BONUS FUTUR.E.S #HUMAINXMACHINE : « Les machines répondent sans comprendre ! » – Laurence Devillers

À l’occasion de notre événement FUTUR.E.S #HumainxMachine, nous avons demandé à Laurence Devillers, Professeure en Intelligence Artificielle à Paris-Sorbonne et chercheuse à LIMSI-CNRS, de nous donner sa vision des enjeux et des tendances autour des IHM. 

Les machines répondent sans comprendre !

Laurence Devillers
Bio : Professeure en Intelligence Artificielle à Paris-Sorbonne , dirige une équipe de recherche au LIMSI-CNRS sur « dimensions affectives et sociales dans les interactions parlées » notamment avec des robots et membre de la CERNA (commission sur l’éthique de l’alliance ALLISTENE). Elle est auteur du livre « Des robots et des hommes : mythes, fantasmes et réalité », plon 2017.

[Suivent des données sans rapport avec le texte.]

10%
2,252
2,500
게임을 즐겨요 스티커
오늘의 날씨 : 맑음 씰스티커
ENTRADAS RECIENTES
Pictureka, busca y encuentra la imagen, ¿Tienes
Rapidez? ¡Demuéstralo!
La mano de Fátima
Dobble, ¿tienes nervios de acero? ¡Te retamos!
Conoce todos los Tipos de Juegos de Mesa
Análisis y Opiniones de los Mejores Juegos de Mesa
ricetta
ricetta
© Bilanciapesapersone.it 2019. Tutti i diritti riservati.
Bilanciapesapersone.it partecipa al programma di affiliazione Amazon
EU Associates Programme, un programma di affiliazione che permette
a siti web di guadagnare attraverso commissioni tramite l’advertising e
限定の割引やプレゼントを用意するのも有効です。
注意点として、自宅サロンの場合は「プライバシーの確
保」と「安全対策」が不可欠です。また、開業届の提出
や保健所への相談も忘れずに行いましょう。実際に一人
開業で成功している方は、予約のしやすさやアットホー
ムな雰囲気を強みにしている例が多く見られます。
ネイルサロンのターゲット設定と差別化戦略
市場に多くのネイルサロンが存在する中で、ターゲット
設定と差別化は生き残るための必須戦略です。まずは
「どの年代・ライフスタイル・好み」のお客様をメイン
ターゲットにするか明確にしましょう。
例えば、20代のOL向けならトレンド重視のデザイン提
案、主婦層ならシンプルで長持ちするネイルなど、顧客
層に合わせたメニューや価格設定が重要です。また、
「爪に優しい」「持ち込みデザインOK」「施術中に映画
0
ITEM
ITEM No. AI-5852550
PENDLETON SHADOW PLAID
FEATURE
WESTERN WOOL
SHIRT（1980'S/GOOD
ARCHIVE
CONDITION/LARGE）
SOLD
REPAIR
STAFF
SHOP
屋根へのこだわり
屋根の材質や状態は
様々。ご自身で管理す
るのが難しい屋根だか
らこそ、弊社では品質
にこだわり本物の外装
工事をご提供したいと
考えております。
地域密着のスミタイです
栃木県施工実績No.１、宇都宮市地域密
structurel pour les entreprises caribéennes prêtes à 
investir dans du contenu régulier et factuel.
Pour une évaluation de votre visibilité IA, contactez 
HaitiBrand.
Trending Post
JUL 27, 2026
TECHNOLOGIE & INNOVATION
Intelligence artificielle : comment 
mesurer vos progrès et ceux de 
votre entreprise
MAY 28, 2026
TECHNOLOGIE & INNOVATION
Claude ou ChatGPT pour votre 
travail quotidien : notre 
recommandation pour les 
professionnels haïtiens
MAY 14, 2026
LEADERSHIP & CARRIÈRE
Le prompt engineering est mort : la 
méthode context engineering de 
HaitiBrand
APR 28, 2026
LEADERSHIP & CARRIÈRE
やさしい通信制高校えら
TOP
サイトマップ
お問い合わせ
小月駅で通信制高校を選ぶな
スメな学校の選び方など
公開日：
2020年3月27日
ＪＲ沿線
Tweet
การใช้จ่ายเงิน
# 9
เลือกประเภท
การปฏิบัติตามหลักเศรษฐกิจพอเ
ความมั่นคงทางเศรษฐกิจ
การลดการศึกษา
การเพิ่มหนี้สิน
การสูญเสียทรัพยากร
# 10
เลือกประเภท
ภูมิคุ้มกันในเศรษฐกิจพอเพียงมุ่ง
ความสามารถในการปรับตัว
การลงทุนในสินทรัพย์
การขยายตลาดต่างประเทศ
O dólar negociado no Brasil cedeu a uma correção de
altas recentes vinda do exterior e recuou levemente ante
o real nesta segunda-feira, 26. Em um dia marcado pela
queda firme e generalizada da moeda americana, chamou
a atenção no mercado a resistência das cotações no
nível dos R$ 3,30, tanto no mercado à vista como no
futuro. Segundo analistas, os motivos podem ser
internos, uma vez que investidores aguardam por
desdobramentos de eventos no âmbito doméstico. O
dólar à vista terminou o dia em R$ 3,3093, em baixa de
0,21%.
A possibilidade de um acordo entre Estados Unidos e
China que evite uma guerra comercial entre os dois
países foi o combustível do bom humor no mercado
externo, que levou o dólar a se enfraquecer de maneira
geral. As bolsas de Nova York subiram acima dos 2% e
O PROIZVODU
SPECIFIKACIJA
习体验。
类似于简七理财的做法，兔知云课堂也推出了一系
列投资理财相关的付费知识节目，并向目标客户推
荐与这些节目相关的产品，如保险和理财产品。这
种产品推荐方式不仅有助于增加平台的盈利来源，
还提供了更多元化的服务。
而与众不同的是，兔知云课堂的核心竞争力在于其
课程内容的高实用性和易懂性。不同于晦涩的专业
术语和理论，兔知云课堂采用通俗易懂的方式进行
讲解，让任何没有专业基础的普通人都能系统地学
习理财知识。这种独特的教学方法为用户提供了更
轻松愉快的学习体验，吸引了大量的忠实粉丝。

La reconnaissance de la parole comme la traduction de la parole ont fait d’énormes progrès grâce au deep learning et aux immenses bases de données disponibles mais en sémantique nous sommes encore très loin d’avoir des machines performantes. Parler avec les interfaces nous permet de rentrer en contact avec les machines de façon très intuitive. Il y a là cependant une énorme tromperie car la machine même si elle sait nous répondre ne comprend pas grand chose à ce que l’on dit.

John Searle se demandait si un programme informatique, si complexe soit-il, serait suffisant pour donner un esprit à un système. Il montre en 1980 à travers la chambre chinoise qu’il ne suffit pas d’être capable de reproduire exactement les comportements linguistiques d’un locuteur chinois pour parler chinois, car parler le chinois, ou n’importe quelle autre langue, ce n’est pas juste dire les bonnes choses au bon moment, c’est aussi signifier ou vouloir dire ce qu’on dit : un usage maîtrisé du langage se double ainsi d’une compréhensions du sens de ce qu’on dit et la reproduction artificielle, même parfaite, d’un comportement linguistique ne suffit pas à produire une telle compréhension. Alors oui La machine et l’humain tendent à se fondre et confondre mais seulement en surface car la machine ne fait que simuler la compréhension sans rien comprendre. Le graal pour les chercheurs actuellement est d’arriver à modéliser la partie sémantique et le sens commun qui manquent terriblement aux machines. En effet par exemple les machines décodent le langage pour la reconnaissance de la parole en utilisant des connaissances probabilistes de successions de mots.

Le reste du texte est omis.